Democrat Barack Hussein Obama II has been elected to become the forty-fourth President of the United States of America.
And some gold bugs couldn’t be happier.
Because the biggest gold bull market in modern history peaked amid a political landscape that is now similar to today’s.
Gold and Politics
The political balance of power in the United States has regularly tilted back-and-forth since the country was first founded 232 years ago. This state of constant change can not be said about gold prices.
Between 1792 and 1971, gold prices were set in the U.S. by the federal government at a fixed price. This fixed priced was changed only three times in the 179-year history of federal gold price fixing.

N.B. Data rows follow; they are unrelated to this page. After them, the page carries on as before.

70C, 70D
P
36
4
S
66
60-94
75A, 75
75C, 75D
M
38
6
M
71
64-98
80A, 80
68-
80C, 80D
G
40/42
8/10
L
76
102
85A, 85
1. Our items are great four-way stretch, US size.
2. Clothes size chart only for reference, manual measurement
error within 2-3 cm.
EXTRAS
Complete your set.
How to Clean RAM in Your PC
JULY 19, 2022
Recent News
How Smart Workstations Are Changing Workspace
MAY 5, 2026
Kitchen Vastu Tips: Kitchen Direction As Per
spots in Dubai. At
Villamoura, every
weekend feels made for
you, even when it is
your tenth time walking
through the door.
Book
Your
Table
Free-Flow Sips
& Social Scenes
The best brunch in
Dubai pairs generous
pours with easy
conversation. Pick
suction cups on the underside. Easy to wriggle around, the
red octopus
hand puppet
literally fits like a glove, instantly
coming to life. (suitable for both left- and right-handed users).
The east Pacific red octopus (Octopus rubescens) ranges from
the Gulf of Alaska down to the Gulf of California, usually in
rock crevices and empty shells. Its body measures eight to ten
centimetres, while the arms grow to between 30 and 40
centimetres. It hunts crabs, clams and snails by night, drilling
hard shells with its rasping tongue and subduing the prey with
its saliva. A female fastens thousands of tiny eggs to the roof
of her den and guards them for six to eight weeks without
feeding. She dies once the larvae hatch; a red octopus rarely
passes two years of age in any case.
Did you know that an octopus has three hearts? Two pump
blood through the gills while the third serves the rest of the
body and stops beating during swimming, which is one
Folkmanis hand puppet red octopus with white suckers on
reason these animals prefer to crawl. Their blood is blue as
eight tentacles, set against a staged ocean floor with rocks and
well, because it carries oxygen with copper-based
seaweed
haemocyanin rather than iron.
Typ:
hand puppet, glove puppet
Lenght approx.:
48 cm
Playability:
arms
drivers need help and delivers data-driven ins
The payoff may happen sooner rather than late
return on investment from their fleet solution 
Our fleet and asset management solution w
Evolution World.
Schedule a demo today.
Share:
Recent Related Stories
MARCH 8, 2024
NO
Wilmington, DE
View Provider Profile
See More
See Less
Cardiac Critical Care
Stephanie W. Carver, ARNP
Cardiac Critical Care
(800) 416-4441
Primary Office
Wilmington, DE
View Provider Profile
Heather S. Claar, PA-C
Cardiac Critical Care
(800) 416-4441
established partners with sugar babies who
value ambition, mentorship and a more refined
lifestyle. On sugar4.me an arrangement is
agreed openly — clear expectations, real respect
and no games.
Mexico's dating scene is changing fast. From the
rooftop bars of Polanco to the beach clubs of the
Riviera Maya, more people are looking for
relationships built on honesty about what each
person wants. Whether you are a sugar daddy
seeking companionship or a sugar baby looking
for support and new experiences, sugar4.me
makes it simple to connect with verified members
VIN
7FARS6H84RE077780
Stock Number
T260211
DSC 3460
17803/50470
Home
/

On August 15, 1971, Richard Nixon unilaterally canceled the Bretton Woods system and stopped the direct convertibility of the United States dollar to gold. As a result, the U.S. dollar was decoupled from gold, and gold prices could fluctuate like any other commodity.
So the data is very limited when comparing the performance of gold prices as they relate to the political affiliation of the President of the United States. However, there are some striking similarities between the performance of gold prices during the great gold bull market of the 1970s and today’s gold bull market and how the Presidential political affiliation was and is tilted.
Take a look at the chart below. It shows the inflation-adjusted average annual price of gold as they relate to presidential political affiliations.
Republicans Richard Nixon and Gerald Ford controlled the US Presidential office during the first half of the great gold bull market of the 1970s. During this time gold prices increased a modest 217% as the value of the US dollar dropped and gold’s investment appeal heightened under their administrations.
During the first half of today’s gold bull market, Republican President George Bush has controlled the Oval Office. During this time gold prices have increased approximately 204% (to date) for the exact same reasons.
The similarities here are extraordinary to say the least.
The Final Peak of the Great Gold Bull Market of the 1970s
In the 1976 presidential election, Democratic Governor Jimmy Carter defeated Republican incumbent Gerald Ford with a campaign promising comprehensive government reorganization.
During Carter’s tenure as President, the great gold bull market of the 1970s peaked. Gold prices climbed as much as 526% in Carter’s first three years in office.
So, with a new democratic President will today’s gold bull market peak while Obama is in office?
Unfortunately, there’s no surefire way to tell. But if prices were to increase as much as they did while Carter was in office, gold could almost reach a whopping $5,000 an ounce.